Glassbreak Team · Published 2026-07-16

We're starting a blog. This is the first post, so it's short: what we plan to write about, and why.

What we'll cover

Break-glass and emergency access in practice. Most of what's written about break-glass procedures is abstract — a paragraph in a compliance checklist. We want to write about the parts that actually trip teams up: how to pick a trigger that isn't vague, why quorum approval changes the incentives around a shared credential, and what a good audit trail looks like once you've actually needed it.

Incident response. Break-glass access is usually one step inside a larger incident, not the whole story. We'll write about the surrounding process — on-call structure, escalation paths, playbooks that hold up under pressure — drawing on what we hear from teams using Glassbreak and from incident response practice more broadly.

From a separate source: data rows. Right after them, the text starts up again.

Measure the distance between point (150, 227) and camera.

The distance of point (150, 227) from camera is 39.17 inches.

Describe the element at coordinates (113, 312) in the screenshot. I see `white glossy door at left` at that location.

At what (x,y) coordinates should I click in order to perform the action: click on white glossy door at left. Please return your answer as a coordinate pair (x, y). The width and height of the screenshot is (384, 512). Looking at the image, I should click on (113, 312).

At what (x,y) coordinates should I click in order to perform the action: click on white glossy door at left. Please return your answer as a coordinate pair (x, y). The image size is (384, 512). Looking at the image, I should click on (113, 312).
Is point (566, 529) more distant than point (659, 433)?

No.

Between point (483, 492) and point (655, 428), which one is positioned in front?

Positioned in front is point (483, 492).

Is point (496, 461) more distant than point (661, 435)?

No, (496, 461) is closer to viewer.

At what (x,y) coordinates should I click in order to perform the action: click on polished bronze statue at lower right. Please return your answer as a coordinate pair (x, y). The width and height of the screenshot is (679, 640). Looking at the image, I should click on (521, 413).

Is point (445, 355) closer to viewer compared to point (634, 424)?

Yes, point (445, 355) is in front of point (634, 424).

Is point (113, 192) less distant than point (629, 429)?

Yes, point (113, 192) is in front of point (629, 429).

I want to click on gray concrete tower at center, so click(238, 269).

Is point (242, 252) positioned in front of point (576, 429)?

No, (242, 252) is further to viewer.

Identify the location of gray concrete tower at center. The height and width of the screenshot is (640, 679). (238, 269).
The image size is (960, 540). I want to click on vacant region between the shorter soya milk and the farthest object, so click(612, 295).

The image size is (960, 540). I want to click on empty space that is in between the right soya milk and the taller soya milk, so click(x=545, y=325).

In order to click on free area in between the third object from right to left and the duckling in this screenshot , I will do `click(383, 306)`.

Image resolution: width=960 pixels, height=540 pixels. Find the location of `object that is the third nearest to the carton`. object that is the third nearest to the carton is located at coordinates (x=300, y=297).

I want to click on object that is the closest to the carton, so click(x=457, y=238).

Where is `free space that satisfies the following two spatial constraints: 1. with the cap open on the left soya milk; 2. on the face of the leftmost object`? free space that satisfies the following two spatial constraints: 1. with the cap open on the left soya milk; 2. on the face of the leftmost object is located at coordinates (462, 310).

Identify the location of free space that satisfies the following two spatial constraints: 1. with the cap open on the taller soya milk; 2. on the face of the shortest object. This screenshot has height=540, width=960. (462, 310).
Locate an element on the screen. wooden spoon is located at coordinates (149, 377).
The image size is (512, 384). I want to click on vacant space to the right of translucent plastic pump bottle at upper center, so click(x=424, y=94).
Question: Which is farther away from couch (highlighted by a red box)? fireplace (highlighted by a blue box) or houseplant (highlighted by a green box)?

Applied cryptography. Glassbreak's design leans on threshold cryptography and client-side encryption rather than a shared master password. We'll publish deeper technical explainers here than fit on the security page — design tradeoffs, the reasoning behind specific primitives, and where systems like ours have to be honest about their limits.

Compliance angles. Frameworks like SOC 2 and Cyber Essentials increasingly expect a defined emergency-access process, not an assumption that someone has the passwords written down somewhere. We'll cover how break-glass and audit trails map to those requirements in practice.

Where to start

If you're new to the term, Answers is our plain-language reference for questions like "what is a break-glass procedure?" If you're comparing tools, Compare walks through how different approaches to emergency access stack up.

We don't have a fixed publishing schedule to promise you — we'd rather post something worth reading than hit a cadence. New posts will show up here and in the sitemap.